La iniciativa se conoce cuando se aproxima el cuarto aniversario del inicio de la guerra en Ucrania y en un contexto internacional marcado por tensiones geopolíticas persistentes.
La propuesta fue realizada a través de un mensaje privado dirigido a Trump, que el propio mandatario estadounidense decidió hacer público en su red social. En ese intercambio, Macron plantea una reunión presencial tras el Foro Económico Mundial de Davos, al que Trump tiene previsto asistir desde el miércoles 21 de enero.
La iniciativa refleja la voluntad de Francia de utilizar su presidencia del G7 como una plataforma activa de diálogo internacional. La propuesta no se limita al regreso simbólico de una cumbre europea, sino que introduce un elemento disruptivo: la invitación a actores que hoy están fuera del formato tradicional del G7.
Además de Rusia, Macron mencionó la posibilidad de convocar, al margen de la cumbre, a Ucrania, Dinamarca y Siria. El gesto apunta a generar un espacio de conversaciones paralelas en un momento en el que los canales diplomáticos formales se encuentran debilitados o directamente bloqueados.

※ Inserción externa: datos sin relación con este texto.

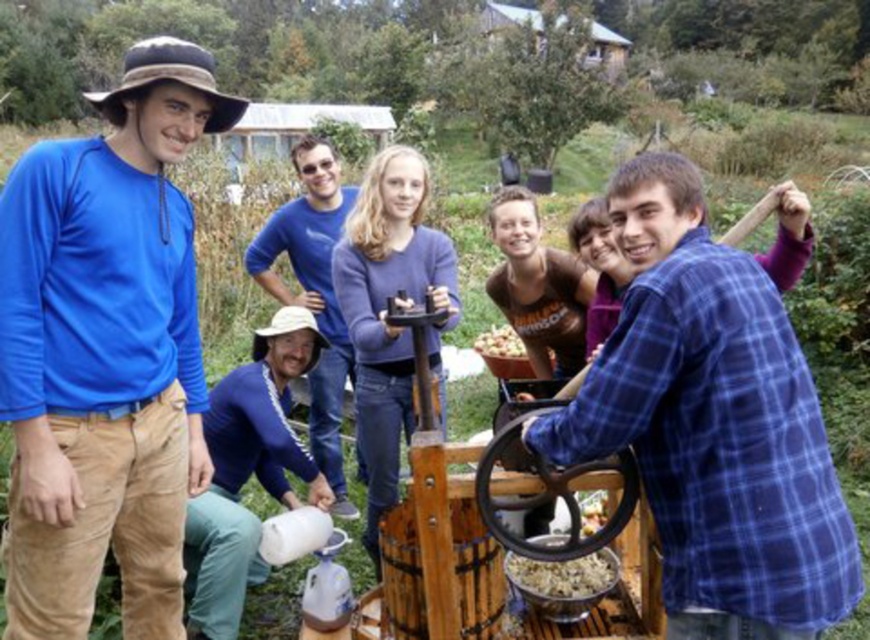 You are standing in front of the cider press and need to reach both the point at coordinates point (797,353) and point (586,582). Which point will require you to reach further away from your current position?

Point (586,582) will require reaching further away from your current position because it is farther from the camera compared to point (797,353).

You are a baker who needs to measure the flour first. You see the smooth brown flour at center and the smooth brown nuts at center. Which one should you move first to access the flour?

The smooth brown flour at center is to the right of the smooth brown nuts at center. To access the flour, you should move the nuts first since they are blocking the flour on the left side.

Desde el entorno presidencial francés subrayaron que esta iniciativa demuestra coherencia entre su discurso público y privado, y refuerza la idea de que París busca posicionarse como un mediador activo en los principales conflictos internacionales.

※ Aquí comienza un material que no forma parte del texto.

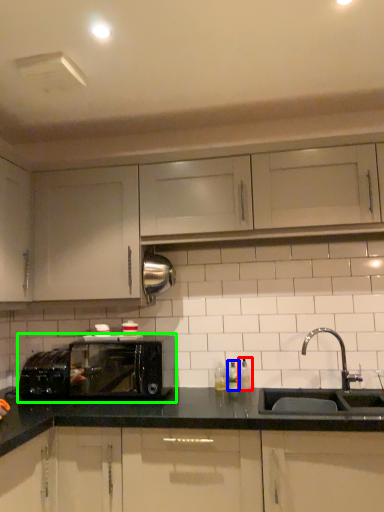 Question: Which is farther away from bottle (highlighted by a red box)? bottle (highlighted by a blue box) or microwave oven (highlighted by a green box)?

Choices:
 (A) bottle
 (B) microwave oven

Answer: (B)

El contenido del mensaje revela el tono directo y personal con el que Macron buscó captar la atención de Trump. “Amigo mío, estamos completamente de acuerdo en el tema de Siria. Podemos hacer grandes cosas en Irán. No entiendo qué haces en Groenlandia”, escribió el mandatario francés, en una referencia explícita a las recientes declaraciones del presidente estadounidense sobre ese territorio estratégico.

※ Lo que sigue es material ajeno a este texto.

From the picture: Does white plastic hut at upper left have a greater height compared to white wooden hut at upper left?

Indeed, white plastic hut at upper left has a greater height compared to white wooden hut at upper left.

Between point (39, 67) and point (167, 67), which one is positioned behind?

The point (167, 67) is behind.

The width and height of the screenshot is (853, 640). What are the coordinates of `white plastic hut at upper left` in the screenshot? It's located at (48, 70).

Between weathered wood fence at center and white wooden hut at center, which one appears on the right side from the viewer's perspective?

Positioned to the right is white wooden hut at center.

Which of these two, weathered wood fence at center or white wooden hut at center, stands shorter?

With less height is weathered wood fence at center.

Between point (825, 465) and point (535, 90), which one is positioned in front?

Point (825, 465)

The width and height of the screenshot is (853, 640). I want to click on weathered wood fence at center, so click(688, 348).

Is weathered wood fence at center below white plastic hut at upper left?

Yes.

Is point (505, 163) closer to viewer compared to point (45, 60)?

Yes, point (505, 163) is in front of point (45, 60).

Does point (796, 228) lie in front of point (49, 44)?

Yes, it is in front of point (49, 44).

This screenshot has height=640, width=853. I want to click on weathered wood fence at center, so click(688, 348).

A partir de ese marco, Macron avanzó con su propuesta concreta: organizar una reunión del G7 en París el jueves por la tarde, después de Davos, y cerrar la jornada con una cena bilateral antes del regreso de Trump a Estados Unidos. “Puedo invitar a los ucranianos, daneses, sirios y rusos al margen de la reunión”, agregó, firmando el mensaje simplemente como “Emmanuel”.
La invitación a Rusia, aunque informal, supone un movimiento diplomático delicado. Desde la expulsión de Moscú del entonces G8 tras la anexión de Crimea en 2014, su reincorporación ha sido un tema sensible dentro del bloque de las principales economías occidentales.
La eventual presencia de representantes rusos, aunque fuera de la cumbre oficial, reabre el debate sobre la necesidad —o no— de retomar canales de diálogo con el Kremlin en medio del conflicto en Ucrania. Para Macron, la inclusión “al margen” busca evitar una ruptura del consenso formal del G7, al tiempo que habilita conversaciones que hoy parecen estancadas.
En paralelo, la mención explícita a Ucrania busca equilibrar el gesto y evitar interpretaciones que puedan leerse como un aval implícito a Moscú. Francia mantiene una postura de apoyo a Kiev, pero también ha insistido en la importancia de no cerrar definitivamente las puertas a una salida negociada.
Por el momento, no hubo una respuesta oficial de Trump a la propuesta. Tampoco está claro si el resto de los países del G7 vería con buenos ojos una iniciativa de estas características. Sin embargo, el solo planteo vuelve a colocar a Macron en el centro de la escena diplomática y anticipa un inicio de año cargado de movimientos estratégicos.